Unmatched MEROPS families
There are 224 MEROPS families and subfamilies that have no PANTHER equivalent. Some of these will not appear in PANTHER, because: (i) the family has not been built yet; (ii) they are exclusively from viruses and PANTHER does not include any viruses in its set of reference organisms (80 MEROPS families and subfamilies); (iii) PANTHER requires five sequences to build a family and there are 34 MEROPS families and subfamilies that contain less than five sequences (of which 18 are peptidase inhibitors and 13 are exclusively from viruses). Thus, 123 MEROPS families and subfamilies could be included in PANTHER. The largest of these with 13 578 sequences is C40 (dipeptidyl-peptidase 6), which is predominantly bacterial but with some eukaryote sequences. This family includes 447 sequences from model organisms in the PANTHER set. Families such as C40 have not yet been built by the PANTHER team, and we are currently exchanging the data necessary to add them. This emphasizes the advantages of the collaboration between a generalist database such as PANTHER and a specialist database such as MEROPS.

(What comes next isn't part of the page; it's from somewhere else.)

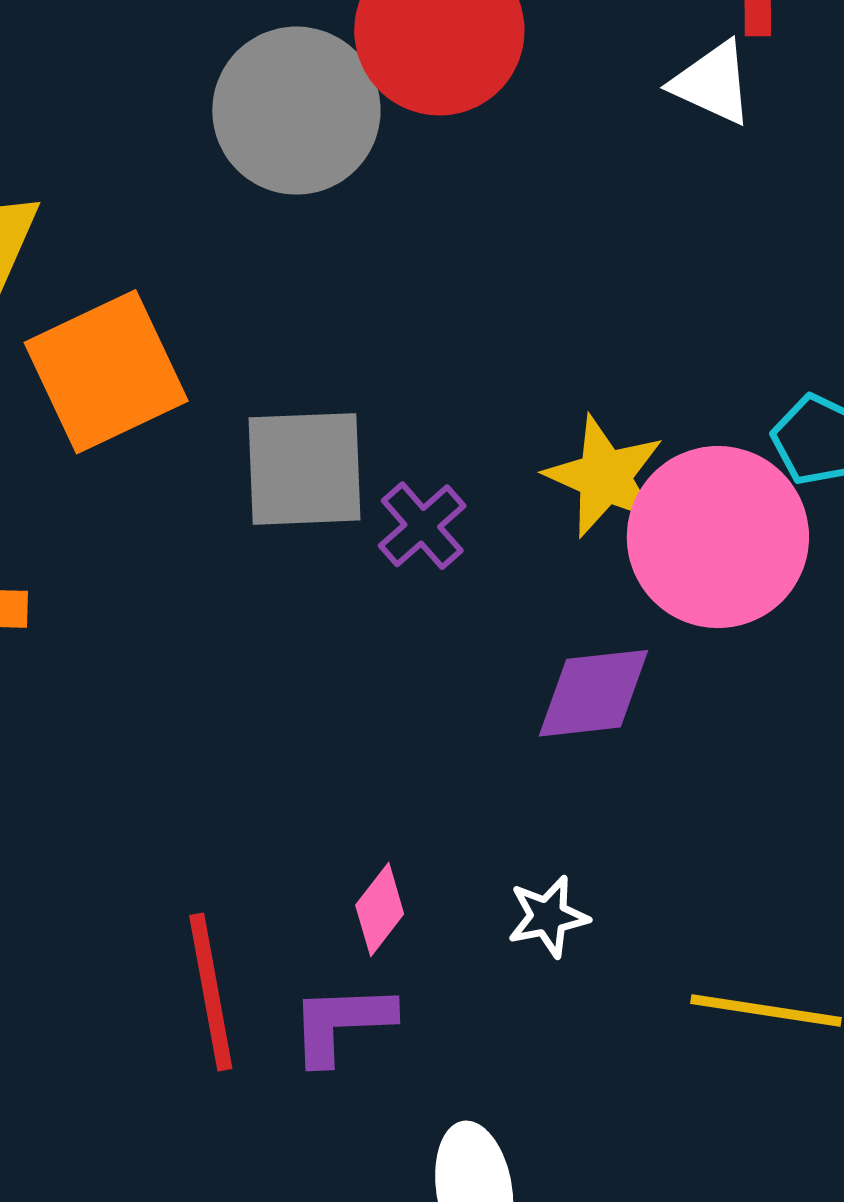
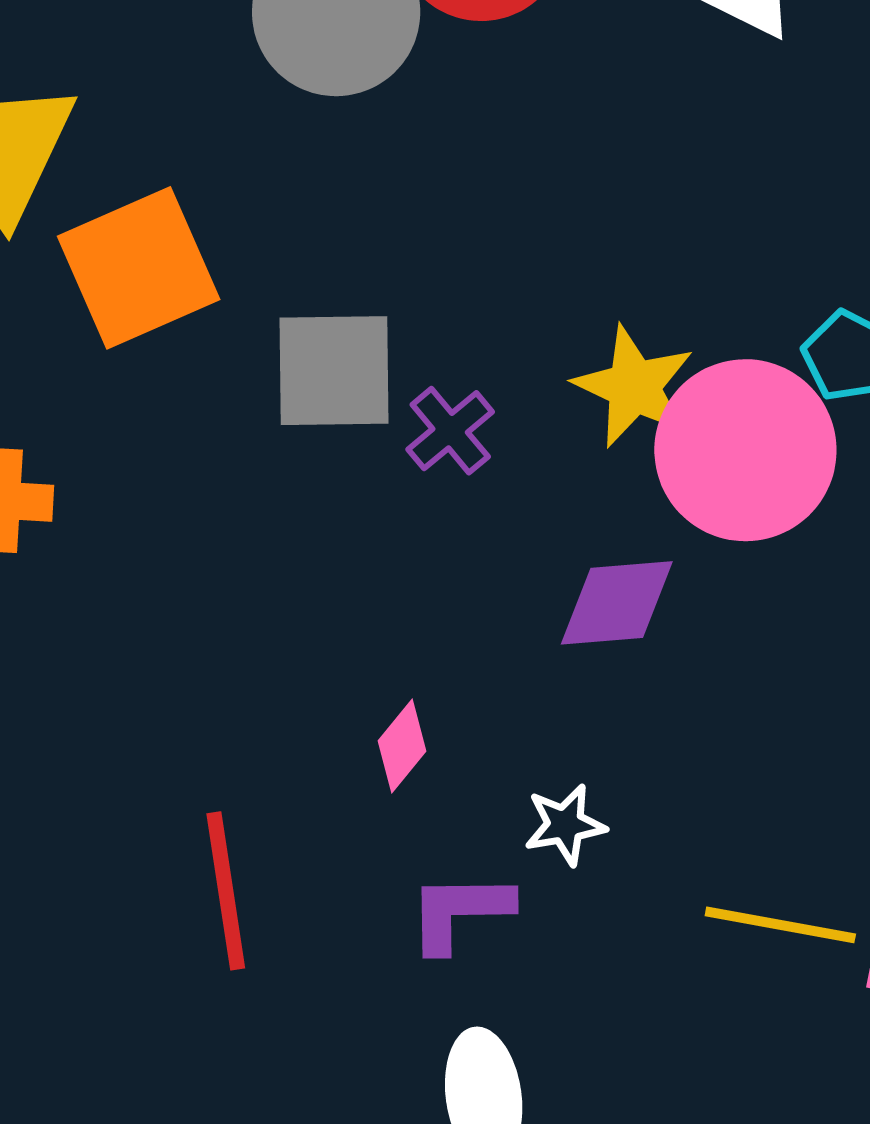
pink diamond: (380, 910) -> (402, 746), moved
purple L-shape: (342, 1023) -> (460, 912), moved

Cross-references at the subfamily level
It has been possible to establish cross-links between a MEROPS identifier and a PANTHER subfamily for 2,925 identifiers out of the 4924 for which holotype sequences have been defined, or 59.4%. There are 1744 MEROPS identifiers representing characterized peptidases and inhibitors that do not match a PANTHER subfamily. Of these, 188 are from viruses, and a further 1196 are from organisms not in the PANTHER set. There are 897 MEROPS identifiers which are each assigned to less than five sequences, and are below the threshold for creating a subfamily in PANTHER. The species with most MEROPS holotypes not in PANTHER are shown in Table 4. For plants such as barley and potato, parasites such as Ancylostoma caninum, and the crayfish, most of the MEROPS holotypes missing from PANTHER are peptidase inhibitors; for snakes such as Bothrops jararaca and Gloydius halys the missing holotypes are mostly peptidases from their venoms. At the time of writing, no venomous snake has had its genome completely sequenced, and parasite genomes and proteomes are frequently omitted from analyses because they are assumed to be degenerate. Although there is convenience, particularly in reducing computer time and overheads for analysis, in using restricted sets of organisms, there is an inherent danger that important biological aspects will be overlooked, so knowing the sources from which most proteins have been characterized will help with expanding the set of reference organisms in PANTHER.
Table 4. Commonest source organisms for MEROPS holotypes not in the PANTHER database.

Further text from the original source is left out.